OTOH, I do not think that what the program does right now is so hard to do (although the author has some really ambitious ideas for the future); it does two things, 1) storage pool (combining some file system in to one) that already do a number of free products on linux (unionFS, there is at least 3 free open source implementations that I know of) 2) snapshot RAID, that is calculating parity at file level so you can rebuild any missing data up to the parity information you keep. That is exactly what some opensource utilities of the "
parchive" family do, like QuickPAR (windows) or PAR2cmdline (linux, windows, mac). So, to implement functionality analogue to what FlexRAID does you do not need some high level math understanding, simply some way of organizing the original files and then use the algorithms/functions from the PAR2 source code to compute the parity or reconstructing the original files from parity.

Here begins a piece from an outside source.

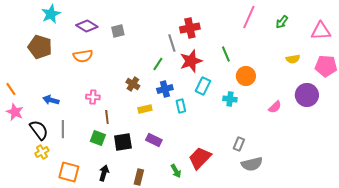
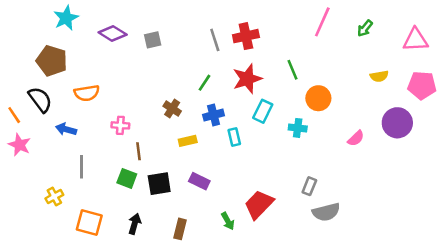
gray line: (172, 43) -> (215, 40), moved
orange semicircle: (83, 56) -> (87, 93), moved
black semicircle: (39, 130) -> (40, 99), moved

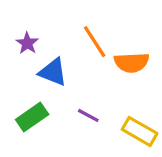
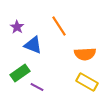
orange semicircle: (132, 62) -> (85, 54), moved
purple line: (88, 115) -> (37, 87), moved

Of course that is not at all "easy" and it is a lot of work, but it is not rocket science either since you are basically incorporating other people work, that exactly is what open source is for.
The advantages of an "offline parity" drive (or more) and unionFS are enormous for the kind of storage that most users will need for a media server for a few XBMC installations on a single home, so flexraid or other similar utilities are a great companion to XBMC users.